The staffer leaves. Walcott deadpans: “I’ve never known more peace in my life.”

The center’s balagon (Hebrew for “crazy”) book-selling began 16 years ago as a fund-raiser for its child-care center. Back then, it managed to scrape together a few thousand book donations. Over the years, however, the sale has grown in size and effort. This year the sale boasts more than 100,000 books gathered by 100 volunteers.

“It required tremendous amounts of — I’d say manpower, but it was mostly woman power,” says Rabbi Gerald Skolnik, the center’s rabbi of 20 years. “It’s dirty, dusty grunt work,” he adds, describing the laborious process of sorting and stacking titles and records throughout the year.

The fund-raiser is expected to draw between $20,000 and $30,000 in the nine days. But it is by no means the most lucrative of the center’s fund-raisers. “It’s nothing compared to the high holiday appeal or the journal dinner dance,” says Skolnik, “but as a grassroots effort, it’s all volunteers.”

Much of the merchandise comes from private donations — families moving or estate sales — but many are solicited directly from publishers. Imprints include Simon and Schuster, Random House and Harper Collins, which with others donated excess copies and stacks of highly coveted editor’s proofs. Two years ago a first edition of “The Diary of Anne Frank” was discovered by a volunteer. It was saved for a public auction and eventually drew $250.

There is free admission to the sale with the exception of Saturday nights and the annual preview. The preview, traditionally called “Dealer Night,” is when professional booksellers for a tense and harried four hours mine the mass collection.

Tom Plasko a dealer from Douglaston, fingers the pages of a first-edition Rilke. The asking price is $2. He expects to resell it for $25. Picking up an Italian translation of Heinrich Hein’s poetry, Plasko says the book is not without flaws. “It’s not a first edition, but it has nice illustrations. How much it’s worth I don’t know.”

Surveying the increasingly quiet room as its closing hour draws near, Walcott observes the dealers with an anthropologist’s eye. “You see what they’re doing,” she says, motioning to a pile of books draped with a jacket. “One guy had an Army duffel bag, and he filled it to prevent other people from getting them.”

The tactic, Walcott says, is to hoard as many books as possible on arrival.

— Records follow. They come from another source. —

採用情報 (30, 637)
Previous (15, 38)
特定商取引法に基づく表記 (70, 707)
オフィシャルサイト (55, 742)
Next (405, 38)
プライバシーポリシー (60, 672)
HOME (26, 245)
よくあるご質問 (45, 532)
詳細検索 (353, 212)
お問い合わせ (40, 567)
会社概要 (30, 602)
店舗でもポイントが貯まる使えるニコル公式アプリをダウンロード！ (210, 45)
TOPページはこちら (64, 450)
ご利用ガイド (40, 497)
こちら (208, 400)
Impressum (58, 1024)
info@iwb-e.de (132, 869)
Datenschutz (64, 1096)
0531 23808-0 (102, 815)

Only later does the whittling-down begin. Walcott says the private purchaser also employs jungle tactics — for example, deliberately mis-shelving a book so it goes unnoticed.

“It’s like Loehmann’s when you find this great size 8 stashed in the size 16s,” Walcott says.

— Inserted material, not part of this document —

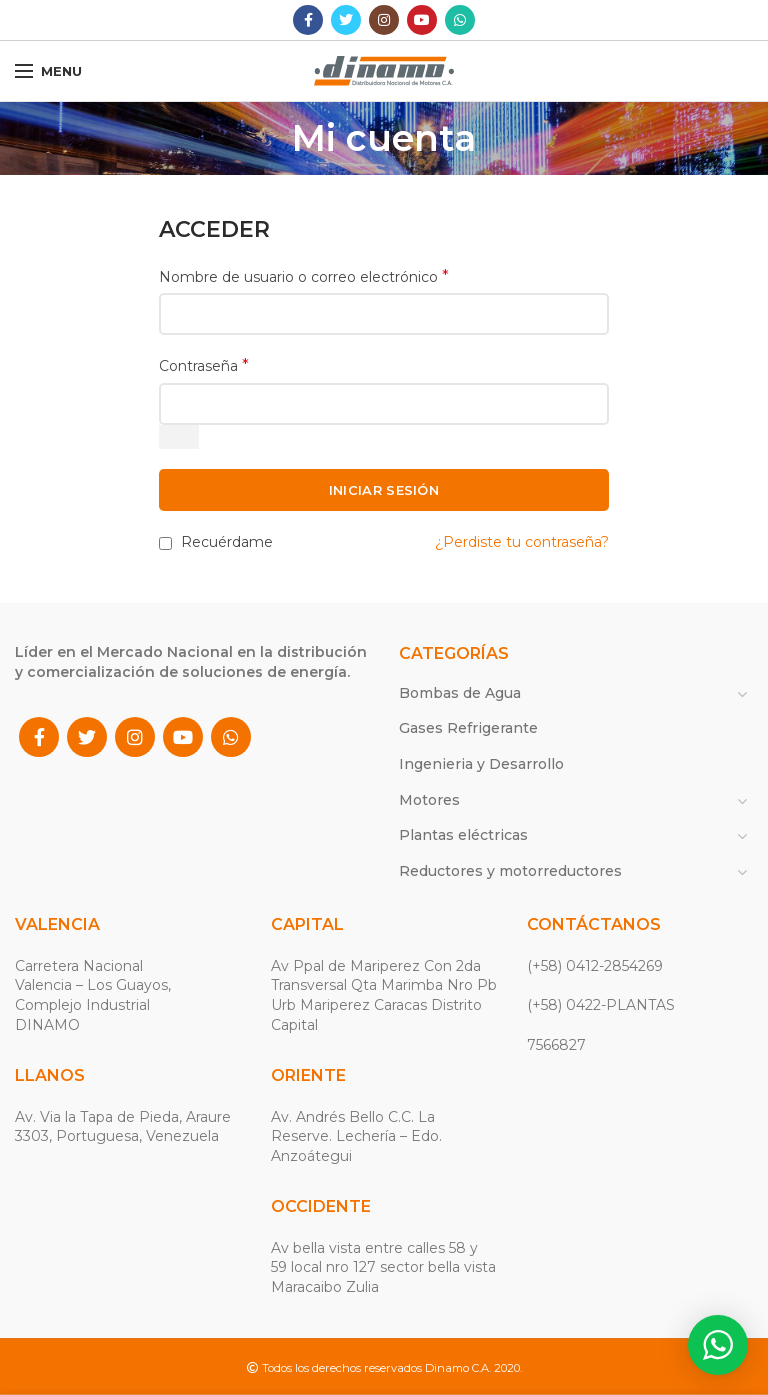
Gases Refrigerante (468, 728)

David Manso, a bookseller from Little Neck, squats on the floor in an old pair of red Converse high-tops, jeans and a faded plaid shirt. A box of Marlboro reds is stashed in his shirt pocket and his face glistens with sweat.

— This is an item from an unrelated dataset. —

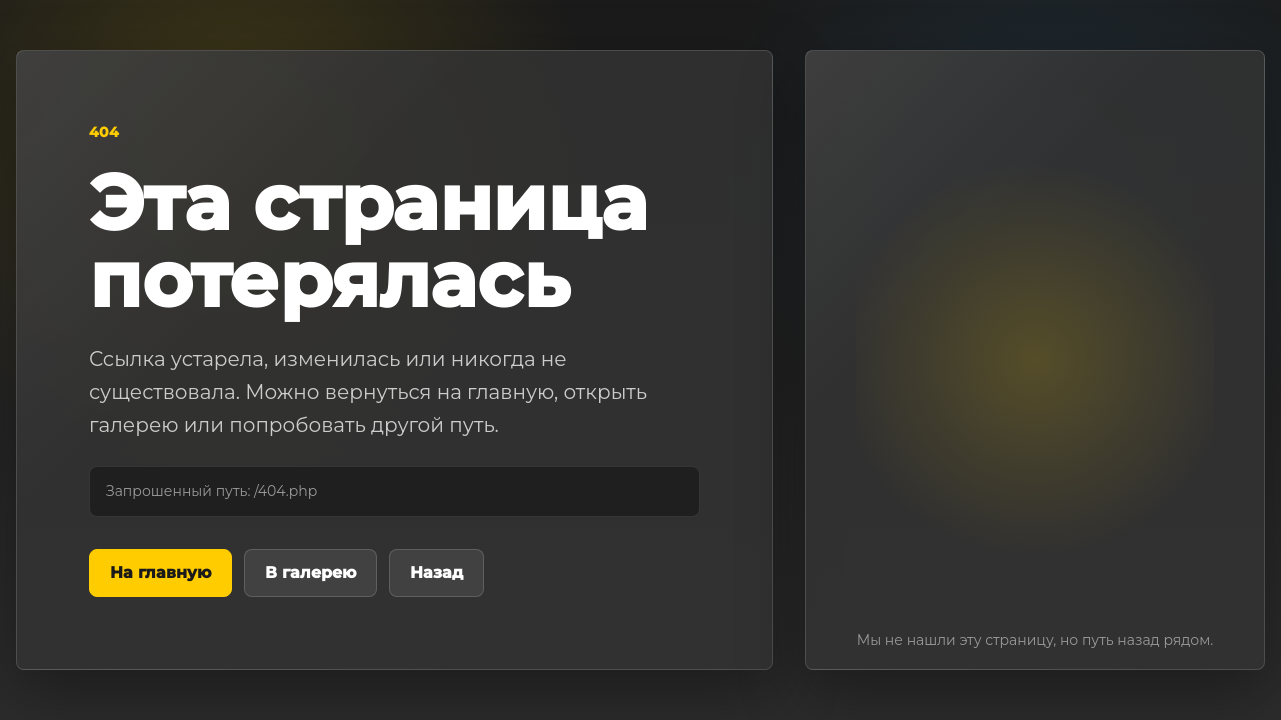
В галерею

“The pickings are pretty slim,” Manso says. “Many sales don’t like dealers. This sale accommodates them.”

Dealers are not known for their civility, Manso says, especially in tight quarters. “They’re too greedy. I’ve seen fights break out, books thrown, punches thrown. Your adrenaline starts pumping and you’re knocking little old ladies out of your way,” he says.

A few tables away, Foula Hristakis, a graphic designer from Forest Hills, gently thumbs through a crumbling collection of etchings. The parched pages contain the black and white works of Albrecht Durer. A glimpse at the title page shows it had been in the Guggenheim Memorial Library.

“Somebody’s trashing this. I can’t believe it,” Hristakis says eyeing the individual prints. “It’s falling apart, but I’d happily frame every last one of these.”